Charles Bungay Fawcett (25 August 1883 - 21 September 1952) was a British geographer, regarded as "one of the founders of modern British academic geography" and an early promoter of the idea of regional planning.

He was born into a farming family in Staindrop, County Durham, and went to school in nearby Gainford. He studied science at University College, Nottingham and worked briefly as a schoolteacher before joining the staff under A. J. Herbertson at the then-new School of Geography at Oxford University. He was later a lecturer at University College, Southampton, and Leeds University. In 1928, he was appointed professor of geography at University College London, where he remained until his retirement in 1949.

==Provinces of England==
He gained national attention for his essay Provinces of England, published in 1919, in which he developed the thinking of Patrick Geddes in suggesting a process of survey and development planning across large regions of England.

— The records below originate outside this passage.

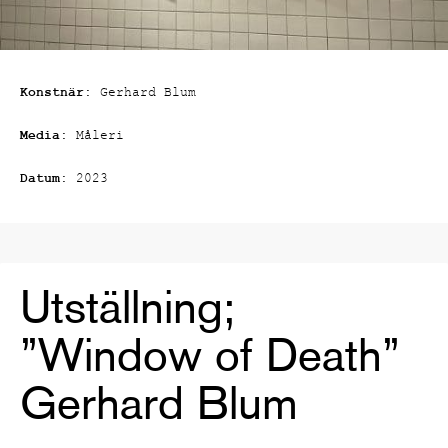
Konstnär:
Gerhard Blum
Media:
Måleri
Datum:
2023
Utställning;
”Window of Death”
Gerhard Blum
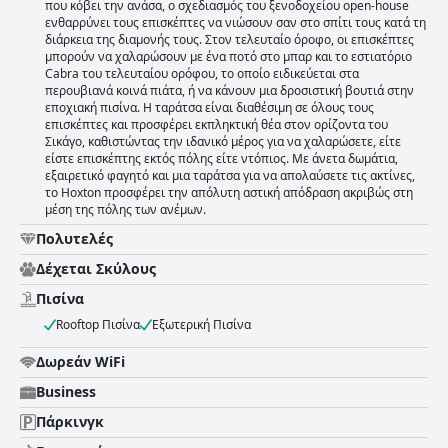
που κόβει την ανάσα, ο σχεδιασμός του ξενοδοχείου open-house
ενθαρρύνει τους επισκέπτες να νιώσουν σαν στο σπίτι τους κατά τη
διάρκεια της διαμονής τους. Στον τελευταίο όροφο, οι επισκέπτες
μπορούν να χαλαρώσουν με ένα ποτό στο μπαρ και το εστιατόριο
Cabra του τελευταίου ορόφου, το οποίο ειδικεύεται στα
περουβιανά κοινά πιάτα, ή να κάνουν μια δροσιστική βουτιά στην
εποχιακή πισίνα. Η ταράτσα είναι διαθέσιμη σε όλους τους
επισκέπτες και προσφέρει εκπληκτική θέα στον ορίζοντα του
Σικάγο, καθιστώντας την ιδανικό μέρος για να χαλαρώσετε, είτε
είστε επισκέπτης εκτός πόλης είτε ντόπιος. Με άνετα δωμάτια,
εξαιρετικό φαγητό και μια ταράτσα για να απολαύσετε τις ακτίνες,
το Hoxton προσφέρει την απόλυτη αστική απόδραση ακριβώς στη
μέση της πόλης των ανέμων.
Πολυτελές
Δέχεται Σκύλους
Πισίνα
Rooftop Πισίνα
Εξωτερική Πισίνα
Δωρεάν WiFi
Business
Πάρκινγκ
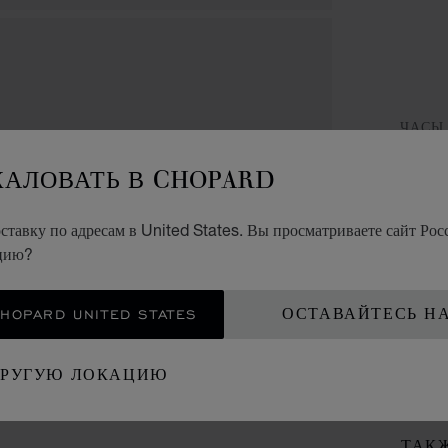
ЧАСЫ
Н
ЖАЛОВАТЬ В CHOPARD
HA
тавку по адресам в United States. Вы просматриваете сайт Росс
ацию?
НЕРЖ
OPARD UNITED STATES
ОСТАВАЙТЕСЬ Н
КО
ДРУГУЮ ЛОКАЦИЮ
ВИЗ
ТАК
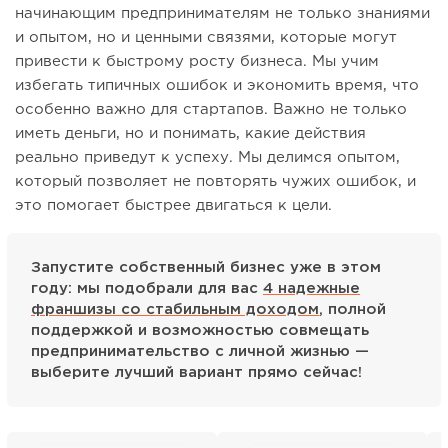
начинающим предпринимателям не только знаниями
и опытом, но и ценными связями, которые могут
привести к быстрому росту бизнеса. Мы учим
избегать типичных ошибок и экономить время, что
особенно важно для стартапов. Важно не только
иметь деньги, но и понимать, какие действия
реально приведут к успеху. Мы делимся опытом,
который позволяет не повторять чужих ошибок, и
это помогает быстрее двигаться к цели.
Запустите собственный бизнес уже в этом
году: мы подобрали для вас
4 надежные
франшизы со стабильным доходом
, полной
поддержкой и возможностью совмещать
предпринимательство с личной жизнью —
выберите лучший вариант прямо сейчас!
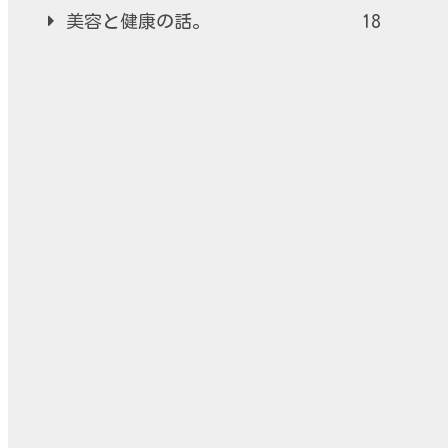
美容と健康の話。
18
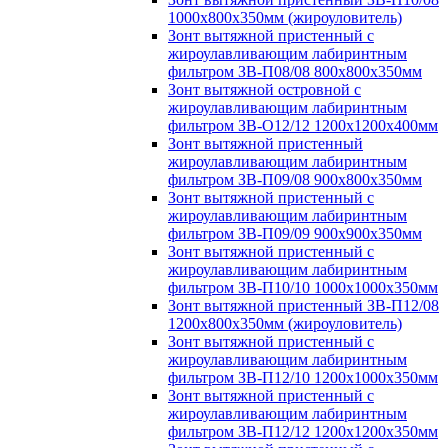
1000х800х350мм (жироуловитель)
Зонт вытяжной пристенный с
жироулавливающим лабиринтным
фильтром ЗВ-П08/08 800х800х350мм
Зонт вытяжной островной с
жироулавливающим лабиринтным
фильтром ЗВ-О12/12 1200х1200х400мм
Зонт вытяжной пристенный
жироулавливающим лабиринтным
фильтром ЗВ-П09/08 900х800х350мм
Зонт вытяжной пристенный с
жироулавливающим лабиринтным
фильтром ЗВ-П09/09 900х900х350мм
Зонт вытяжной пристенный с
жироулавливающим лабиринтным
фильтром ЗВ-П10/10 1000х1000х350мм
Зонт вытяжной пристенный ЗВ-П12/08
1200х800х350мм (жироуловитель)
Зонт вытяжной пристенный с
жироулавливающим лабиринтным
фильтром ЗВ-П12/10 1200х1000х350мм
Зонт вытяжной пристенный с
жироулавливающим лабиринтным
фильтром ЗВ-П12/12 1200х1200х350мм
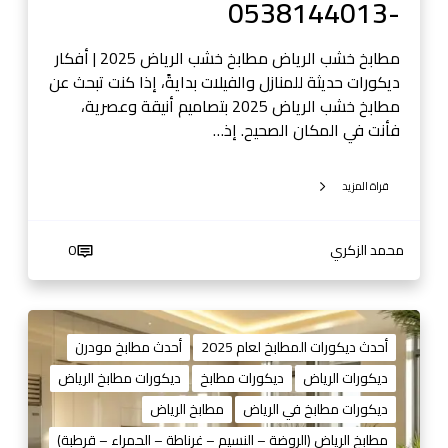
-0538144013
ر
ل
ي
ف
ا
مطابخ خشب الرياض مطابخ خشب الرياض 2025 | أفكار
ي
ض
ديكورات حديثة للمنازل والفيلات بدايةً، إذا كنت تبحث عن
د
-
مطابخ خشب الرياض 2025 بتصاميم أنيقة وعصرية،
ي
0
فأنت في المكان الصحيح. إذ…
و
5
0
3
5
قراة المزيد
8
3
1
8
4
محمد الزكري
0
1
4
4
0
4
1
م
0
3
ط
أحدث ديكورات المطابخ لعام 2025
أحدث مطابخ مودرن
1
ا
ديكورات الرياض
ديكورات مطابخ
ديكورات مطابخ الرياض
3
ب
ديكورات مطابخ في الرياض
مطابخ الرياض
خ
ا
مطابخ الرياض (الروضة – النسيم – غرناطة – الحمراء – قرطبة)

He subdivided England into 12 "Provinces" - much larger than the county councils which at that time were the next level of government to the national level - and proposed that much regional planning should be carried out at a "provincial" level, crossing existing local authority boundaries. He claimed that "there is nothing sacrosanct in the boundaries of the administrative sub-divisions of England", while recognising that regional boundaries should "pay regard to local patriotism and to tradition". In many ways, Fawcett's thinking foreshadowed much of the development planning system that was applied in England in the second half of the twentieth century, and initiatives towards regional government in England.
In 1960 William Gordon East and Sidney William Wooldridge edited a posthumous edition of the essay as a book with updated statistics from the 1951 census.

==Other writings==
His other books included Frontiers, a Study in Political Geography (1918) and A Political Geography of the British Empire (1933).